Bobby Colella, 43, said he wants Daytona Beach restaurants and bars banning bikers from wearing their patches inside the businesses to take down their signs banning "colors" because the patches represent freedom of expression, the Orlando Sentinel reported Monday.
Many bars and restaurants ban "colors" to prevent rival gangs from starting trouble inside the eateries. The patches are often used to represent group affiliations ranging from gangs to veterans' organizations and religions.
Colella, an Army veteran, said his patches represent his membership in the Christian group Bikers for Christ. He said about 100 bikers attended his rally last week seeking to convince local businesses to end their bans on displays of patches.

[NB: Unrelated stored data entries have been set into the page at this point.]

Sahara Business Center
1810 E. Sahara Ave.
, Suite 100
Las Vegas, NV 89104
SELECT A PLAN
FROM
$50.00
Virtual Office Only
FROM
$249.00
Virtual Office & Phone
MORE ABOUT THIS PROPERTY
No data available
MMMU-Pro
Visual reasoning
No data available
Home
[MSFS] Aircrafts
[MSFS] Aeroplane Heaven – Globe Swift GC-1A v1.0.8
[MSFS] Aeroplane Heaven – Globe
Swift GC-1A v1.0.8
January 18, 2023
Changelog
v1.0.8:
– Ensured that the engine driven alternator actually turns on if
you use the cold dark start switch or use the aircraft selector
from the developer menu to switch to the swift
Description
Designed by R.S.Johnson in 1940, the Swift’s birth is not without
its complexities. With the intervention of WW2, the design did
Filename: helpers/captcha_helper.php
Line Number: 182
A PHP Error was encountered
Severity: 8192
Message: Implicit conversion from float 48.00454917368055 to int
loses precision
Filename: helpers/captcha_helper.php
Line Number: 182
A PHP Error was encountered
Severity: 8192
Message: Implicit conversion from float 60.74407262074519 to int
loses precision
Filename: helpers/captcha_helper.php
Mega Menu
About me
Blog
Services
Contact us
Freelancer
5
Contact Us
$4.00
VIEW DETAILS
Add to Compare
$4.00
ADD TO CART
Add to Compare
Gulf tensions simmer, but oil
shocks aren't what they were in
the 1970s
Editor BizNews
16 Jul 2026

"I think a lot of people who put these signs up on the walls they don't understand what it took for our freedoms," Colella said.
"If they segregated any other part of the community there'd be outrage," he said. "But bikers with patches on their back, not so much."

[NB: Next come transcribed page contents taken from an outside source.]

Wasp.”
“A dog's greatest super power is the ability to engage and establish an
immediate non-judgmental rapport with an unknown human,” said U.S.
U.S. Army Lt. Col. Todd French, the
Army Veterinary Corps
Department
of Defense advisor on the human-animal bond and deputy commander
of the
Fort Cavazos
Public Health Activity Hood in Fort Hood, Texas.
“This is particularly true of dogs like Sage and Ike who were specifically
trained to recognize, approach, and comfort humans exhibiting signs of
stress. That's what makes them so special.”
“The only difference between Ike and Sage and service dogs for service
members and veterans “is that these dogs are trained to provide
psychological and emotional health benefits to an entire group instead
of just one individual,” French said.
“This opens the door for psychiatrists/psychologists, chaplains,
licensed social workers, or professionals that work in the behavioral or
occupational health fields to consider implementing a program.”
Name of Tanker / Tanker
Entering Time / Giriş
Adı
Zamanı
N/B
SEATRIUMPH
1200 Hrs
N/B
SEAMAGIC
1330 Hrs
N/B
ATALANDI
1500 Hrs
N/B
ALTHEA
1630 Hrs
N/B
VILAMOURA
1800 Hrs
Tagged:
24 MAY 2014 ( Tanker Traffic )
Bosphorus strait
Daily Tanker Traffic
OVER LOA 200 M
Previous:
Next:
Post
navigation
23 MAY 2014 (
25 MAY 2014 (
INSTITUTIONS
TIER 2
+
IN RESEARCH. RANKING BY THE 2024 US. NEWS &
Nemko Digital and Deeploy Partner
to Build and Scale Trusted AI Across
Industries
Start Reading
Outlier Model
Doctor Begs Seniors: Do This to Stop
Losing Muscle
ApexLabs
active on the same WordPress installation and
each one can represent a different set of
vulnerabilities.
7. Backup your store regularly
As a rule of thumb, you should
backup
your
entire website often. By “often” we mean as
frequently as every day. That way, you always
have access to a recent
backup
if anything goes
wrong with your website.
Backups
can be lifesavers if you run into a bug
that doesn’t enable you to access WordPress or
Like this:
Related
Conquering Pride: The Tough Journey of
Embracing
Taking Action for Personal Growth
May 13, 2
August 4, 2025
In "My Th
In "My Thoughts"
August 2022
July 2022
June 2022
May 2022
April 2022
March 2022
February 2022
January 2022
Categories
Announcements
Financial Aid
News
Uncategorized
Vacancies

Charles Calandra, a Tampa attorney and member of the Latin American Motorcycle Association, said he does not mind removing his patch-covered vest when he goes into one of the businesses.
"I don't see it as a freedom issue," Calandra said. "It's just business."
Daytona police Chief Mike Chitwood said the bans on color displays inside bars help prevent gang violence during the city's March 7-16 Bike Week.
"The last thing I need," Chitwood said, "is a motorcycle gang war, or for them to get involved in something that tarnishes the image of the event."